Premise: A Hollywood Producer decided to manufacture a super hero team and create a "reality" TV series called "______ needs Heroes!" based on their exploits.
Wow this is depressingly brilliant. Just in time for me to have suffered another PbP flakeout. *sigh*
But I think the thing that sells it the most, is if super powers were actually as common as they seem in DC and Marvel, I could totally see someone pitching this.
Real Heroes: Seattle
This is the true story... of seven strangers... picked to live in a house...work together and have their lives taped... to find out what happens... when people stop being people... and start being heroes... Real Heroes!
I can even imagine the dramatic plot twists.
[sblock=spoilers if I'm psychic]The heroes are recruited to train together to form a new superhero team that will eventually be deployed in L.A. at the end of the season. But *gasp*, during the second episode, villains (secretly hired by the network) invade the town, forcing them to work together right now!

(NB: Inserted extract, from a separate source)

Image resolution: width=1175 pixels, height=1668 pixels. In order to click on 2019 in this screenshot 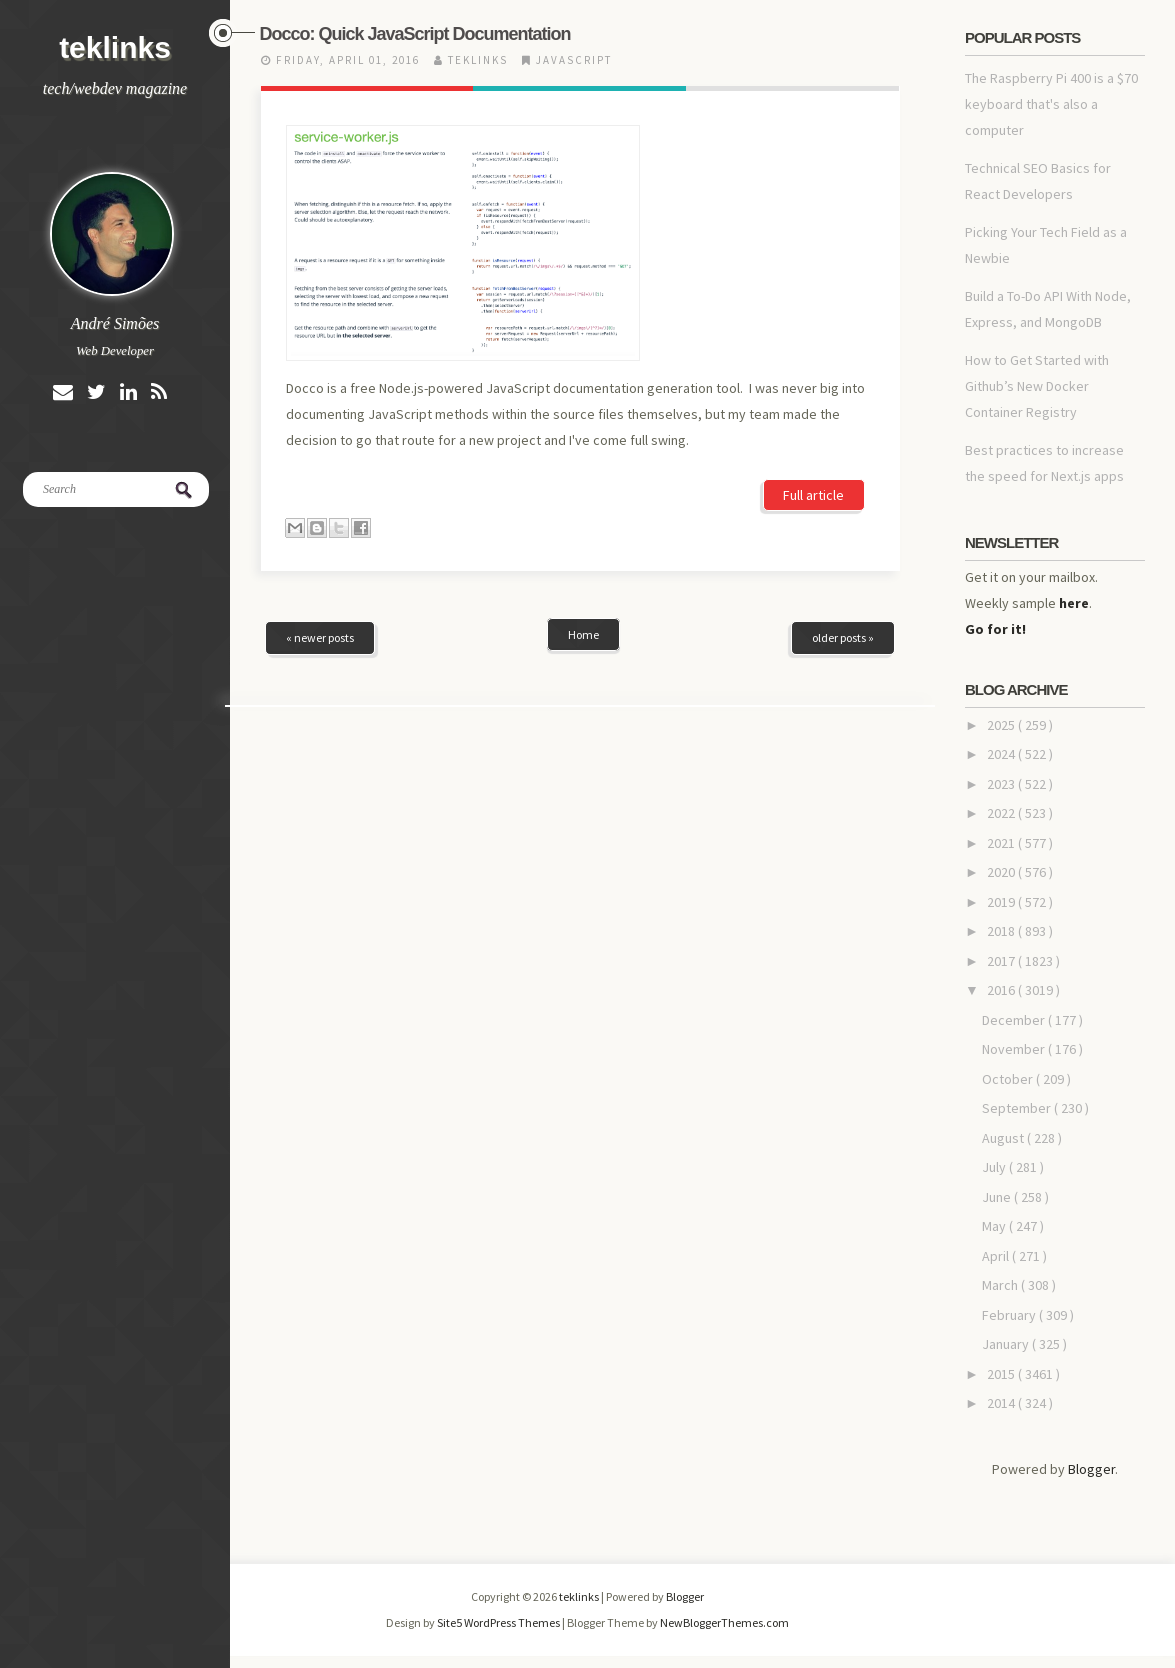, I will do `click(1002, 902)`.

Then right before the mid-season break, there's a shocking revelation where one of the housemates turns out to be in league with the villains.
Then things start to go wrong. Somebody dies in one of the staged confrontations (hero or bystander), and the pretend villains-for-hire become villains-for-real, breaking out from studio control now that they're in real danger of being caught and punished for murder.
Of course, the turn-coat never was a villain, he was just some poor schlub hired by the studio to be the plot twist. He tries to re-align himself with the heroes, but can't break free from the villains without placing himself in danger.
Over the season, the team bonds, works out their issues, and eventually captures the villain team. Only to discover. . . .
The turn-coat was the Evil Mastermind all along, playing the network, heroes and villains against each other in a convoluted, diabolical plot that has now reached it's fruition!!!!
Season Finale.[/sblock]
"Hey! Who ate my cheezy-puffs?"
"I don't know, probably Agent Orange. Hides the evidence you know?"
"Hey, don't be hating on me for the color of my skin!"
"Orange is not a race, you're a freak. Don't go all NAAOP on me!"
"Dammit, Michael, move your head. I can't see the TV!"
"Hey! Don't yell at me, I'm the Ten-Foot Pole, it's my job to be tall."
"Well go be tall elsewhere. Why aren't you at your girlfriend's house, anyways?"
". . . we broke up."
"Oh, Michael. I'm sorry, what happened?"
"It turns out she wasn't just a mild mannered coffee girl. She was actually my nemesis The Barista Bandita."